Anyway, to keep your apples and other fruit fresh, you need to winnow, removing any fruit that’s starting to turn soft. Be merciless. Also remove specimens with spots and bruises, which can speed up ethylene release. Remove moldy specimens, too, which can infect their neighbors. Then keep the fruit in a cool, well-ventilated area, checking it periodically to remove the next generation of ethylene bombs.
Dear Chef Boy:
I’ve got garlic woes. My well-cared-for and properly (I thought) stored garlic is sprouting. Yes, here we are, not even halfway through winter and my big, beautiful bulbs are turning soft and shooting out lively green stems. Thing is, I kept them in a cool, dark, dry spot like I thought I was supposed to. Anyway, can I halt the sprouting process and get a few more weeks or months out of these HUGE cloves, or should I just chop them up and freeze them or put them in a jar with olive oil or something?
—I Got Big Bulbs
According to Ron Engeland in his definitive book Growing Great Garlic, bigger bulbs tend to sprout first. Beyond that, Engeland says, successful garlic storage comes down to three factors: the type of garlic, how the garlic was cultivated, and storage conditions.
In general, hard-neck varieties, which tend to be more flavorful and easier to peel—i.e., better in the kitchen—don’t store as well as soft neck types.

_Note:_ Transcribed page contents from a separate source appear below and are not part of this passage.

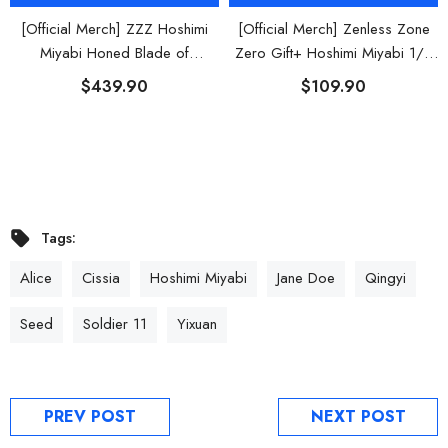
[Official Merch] ZZZ Hoshimi
[Official Merch] Zenless Zone
Miyabi Honed Blade of
Zero Gift+ Hoshimi Miyabi 1/8
Reflection Ver. 1/7 Scale Figure
Scale Figure
$439.90
$109.90
Tags:
Alice
Cissia
Hoshimi Miyabi
Jane Doe
Qingyi
Seed
Soldier 11
Yixuan
PREV POST
NEXT POST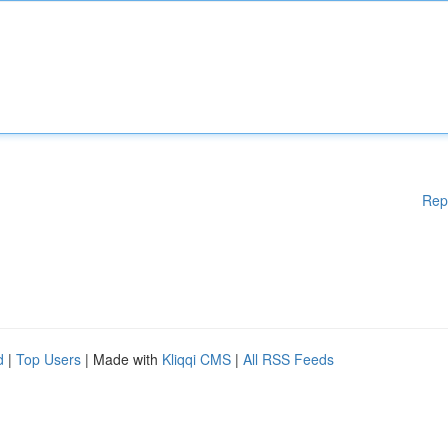
Rep
d
|
Top Users
| Made with
Kliqqi CMS
|
All RSS Feeds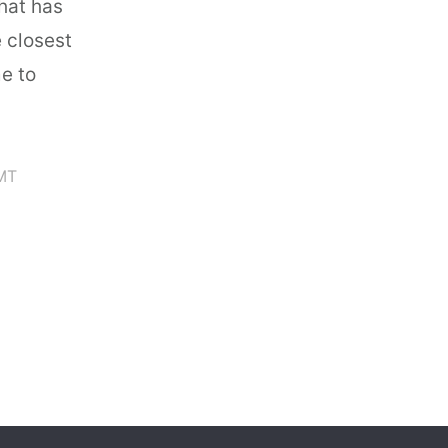
that has
e closest
e to
MT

That’s why most professional hard-neck growers try to sell their whole crop by Christmas.
It’s too late to do anything about the variety you grew, and it’s also too late to modify the growing conditions of last year’s crop. But keep in mind for next year that a crop that’s been over-watered, under-watered, nutrient-starved or left too long in the ground before harvest will have a drastically reduced shelf life.
Perhaps your storage conditions, which you described as dry, were too dry. Storage humidity should be kept between 40 and 75 percent. Also, you didn’t mention ventilation, which is an important component.

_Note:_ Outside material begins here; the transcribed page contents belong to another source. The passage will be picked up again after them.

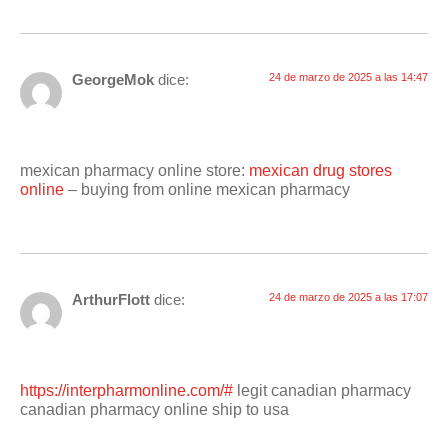
GeorgeMok
dice:
24 de marzo de 2025 a las 14:47
mexican pharmacy online store:
mexican drug stores
online
– buying from online mexican pharmacy
ArthurFlott
dice:
24 de marzo de 2025 a las 17:07
https://interpharmonline.com/#
legit canadian pharmacy
canadian pharmacy online ship to usa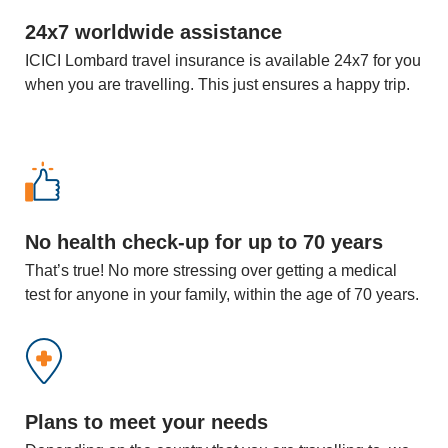
24x7 worldwide assistance
ICICI Lombard travel insurance is available 24x7 for you
when you are travelling. This just ensures a happy trip.
No health check-up for up to 70 years
That’s true! No more stressing over getting a medical
test for anyone in your family, within the age of 70 years.
Plans to meet your needs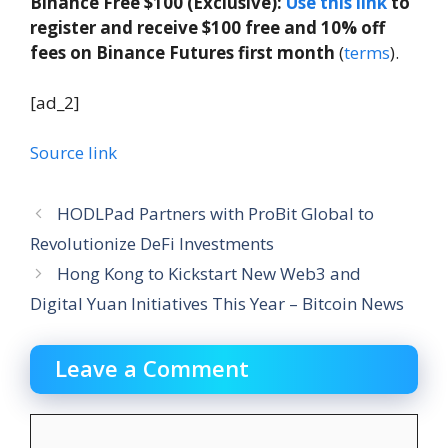
Binance Free $100 (Exclusive):
Use this link
to
register and receive $100 free and 10% off
fees on Binance Futures first month
(
terms
).
[ad_2]
Source link
HODLPad Partners with ProBit Global to
Revolutionize DeFi Investments
Hong Kong to Kickstart New Web3 and
Digital Yuan Initiatives This Year – Bitcoin News
Leave a Comment
Comment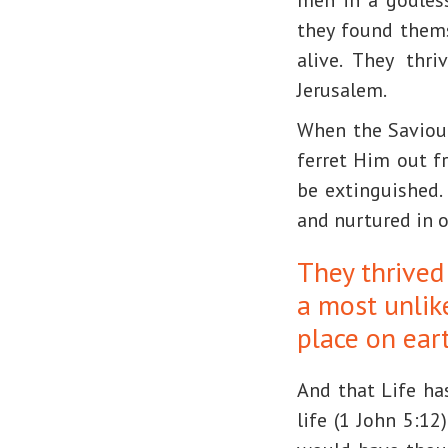
they found thems
alive. They thr
Jerusalem.
When the Saviour 
ferret Him out f
be extinguished.
and nurtured in 
They thrived
a most unlik
place on eart
And that Life ha
life (1 John 5:12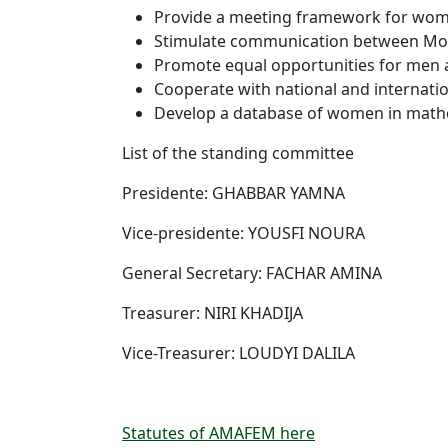
Provide a meeting framework for wom
Stimulate communication between M
Promote equal opportunities for men
Cooperate with national and internation
Develop a database of women in math
List of the standing committee
Presidente: GHABBAR YAMNA
Vice-presidente: YOUSFI NOURA
General Secretary: FACHAR AMINA
Treasurer: NIRI KHADIJA
Vice-Treasurer: LOUDYI DALILA
Statutes of AMAFEM here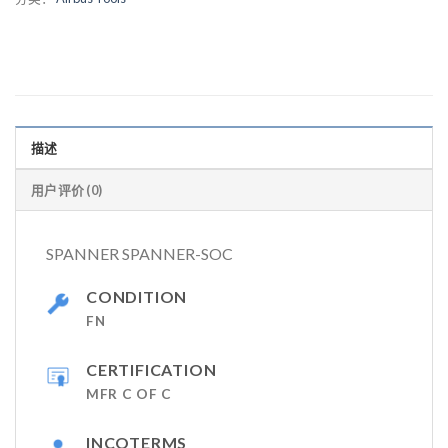
描述
用户评价 (0)
SPANNER SPANNER-SOC
CONDITION
FN
CERTIFICATION
MFR C OF C
INCOTERMS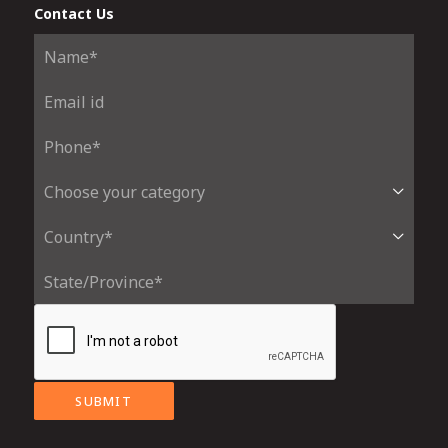
Contact Us
SUBMIT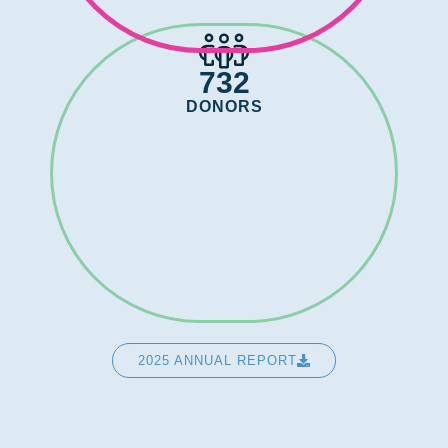
732
DONORS
2025 ANNUAL REPORT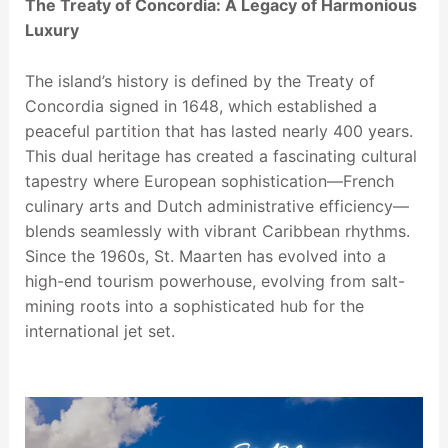
The Treaty of Concordia: A Legacy of Harmonious
Luxury
The island’s history is defined by the Treaty of
Concordia signed in 1648, which established a
peaceful partition that has lasted nearly 400 years.
This dual heritage has created a fascinating cultural
tapestry where European sophistication—French
culinary arts and Dutch administrative efficiency—
blends seamlessly with vibrant Caribbean rhythms.
Since the 1960s, St. Maarten has evolved into a
high-end tourism powerhouse, evolving from salt-
mining roots into a sophisticated hub for the
international jet set.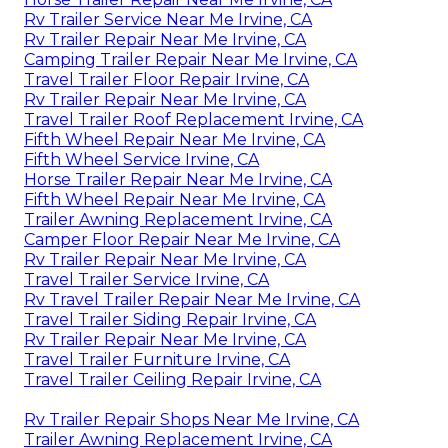
Rv Trailer Service Near Me Irvine, CA
Rv Trailer Repair Near Me Irvine, CA
Camping Trailer Repair Near Me Irvine, CA
Travel Trailer Floor Repair Irvine, CA
Rv Trailer Repair Near Me Irvine, CA
Travel Trailer Roof Replacement Irvine, CA
Fifth Wheel Repair Near Me Irvine, CA
Fifth Wheel Service Irvine, CA
Horse Trailer Repair Near Me Irvine, CA
Fifth Wheel Repair Near Me Irvine, CA
Trailer Awning Replacement Irvine, CA
Camper Floor Repair Near Me Irvine, CA
Rv Trailer Repair Near Me Irvine, CA
Travel Trailer Service Irvine, CA
Rv Travel Trailer Repair Near Me Irvine, CA
Travel Trailer Siding Repair Irvine, CA
Rv Trailer Repair Near Me Irvine, CA
Travel Trailer Furniture Irvine, CA
Travel Trailer Ceiling Repair Irvine, CA
Rv Trailer Repair Shops Near Me Irvine, CA
Trailer Awning Replacement Irvine, CA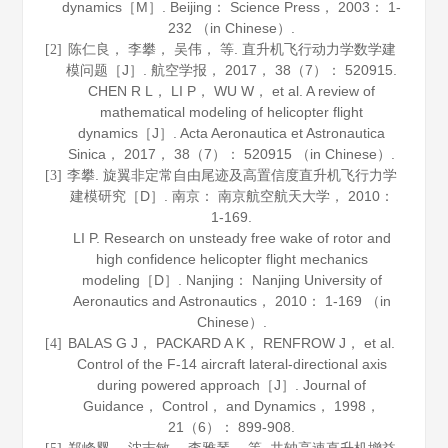
dynamics
［M］. Beijing： Science Press，
2003
： 1-
232 （in Chinese）.
陈仁良， 李攀， 吴伟， 等. 直升机飞行动力学数学建
[2]
模问题［J］.
航空学报
，
2017
，
38
（7）： 520915.
CHEN R L， LI P， WU W， et al. A review of
mathematical modeling of helicopter flight
dynamics［J］.
Acta Aeronautica et Astronautica
Sinica
，
2017
，
38
（7）： 520915 （in Chinese）.
李攀. 旋翼非定常自由尾迹及高置信度直升机飞行力学
[3]
建模研究［D］. 南京： 南京航空航天大学，
2010
：
1-169.
LI P. Research on unsteady free wake of rotor and
high confidence helicopter flight mechanics
modeling［D］. Nanjing： Nanjing University of
Aeronautics and Astronautics，
2010
： 1-169 （in
Chinese）.
BALAS G J， PACKARD A K， RENFROW J， et al.
[4]
Control of the F-14 aircraft lateral-directional axis
during powered approach［J］.
Journal of
Guidance， Control， and Dynamics
，
1998
，
21
（6）： 899-908.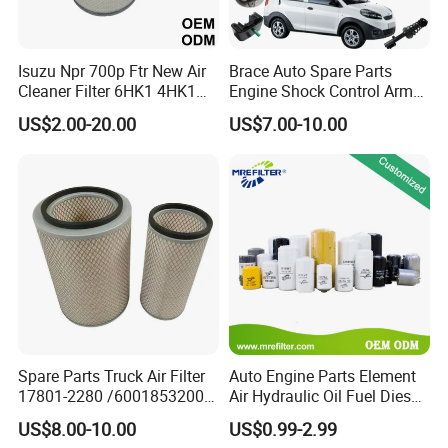
Isuzu Npr 700p Ftr New Air
Brace Auto Spare Parts
Cleaner Filter 6HK1 4HK1
Engine Shock Control Arm
4jj1 8-97062294-0 5-
for Chery QQ Jetour Tiggo
US$2.00-20.00
US$7.00-10.00
87610020-0 for Truck
T11 B11 M11 A3 A5 All
Engine From Truck Maker
Series
Spare Parts Truck Air Filter
Auto Engine Parts Element
17801-2280 /6001853200 /
Air Hydraulic Oil Fuel Diesel
MD7582 for-Toyota
Truck Filter for Toyota John
US$8.00-10.00
US$0.99-2.99
Deere New Holland Benz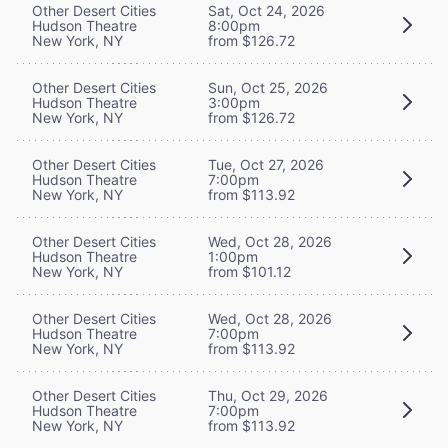
Other Desert Cities
Sat, Oct 24, 2026
Hudson Theatre
8:00pm
New York, NY
from $126.72
Other Desert Cities
Sun, Oct 25, 2026
Hudson Theatre
3:00pm
New York, NY
from $126.72
Other Desert Cities
Tue, Oct 27, 2026
Hudson Theatre
7:00pm
New York, NY
from $113.92
Other Desert Cities
Wed, Oct 28, 2026
Hudson Theatre
1:00pm
New York, NY
from $101.12
Other Desert Cities
Wed, Oct 28, 2026
Hudson Theatre
7:00pm
New York, NY
from $113.92
Other Desert Cities
Thu, Oct 29, 2026
Hudson Theatre
7:00pm
New York, NY
from $113.92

The bottom line, IGBB, is that once those garlic cloves have decided it’s time to sprout, there’s not much you can do about it, so you might as well enjoy it.

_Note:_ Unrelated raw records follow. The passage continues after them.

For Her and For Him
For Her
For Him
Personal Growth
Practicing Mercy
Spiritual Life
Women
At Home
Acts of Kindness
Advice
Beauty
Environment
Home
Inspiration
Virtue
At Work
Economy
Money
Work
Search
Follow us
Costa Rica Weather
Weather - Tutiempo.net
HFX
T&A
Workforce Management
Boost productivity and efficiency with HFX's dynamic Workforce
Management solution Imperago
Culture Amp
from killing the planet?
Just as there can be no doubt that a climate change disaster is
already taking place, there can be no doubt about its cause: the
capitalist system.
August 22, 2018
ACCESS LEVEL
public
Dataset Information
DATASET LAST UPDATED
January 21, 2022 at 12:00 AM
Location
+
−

That little shoot of green poking out of your garlic cloves is beautiful, isn’t it? I like to slow-fry those sprouted cloves, with the sprout sticking out and all, in olive oil, which looks pretty cool and tastes just fine. Those sprouted cloves look good in a jar of pickled garlic, too. Or you can mince the green shoots and use them as a garnish. Sprouting won’t affect the flavor, so don’t worry, be happy, eat your garlic, and plan accordingly for next year.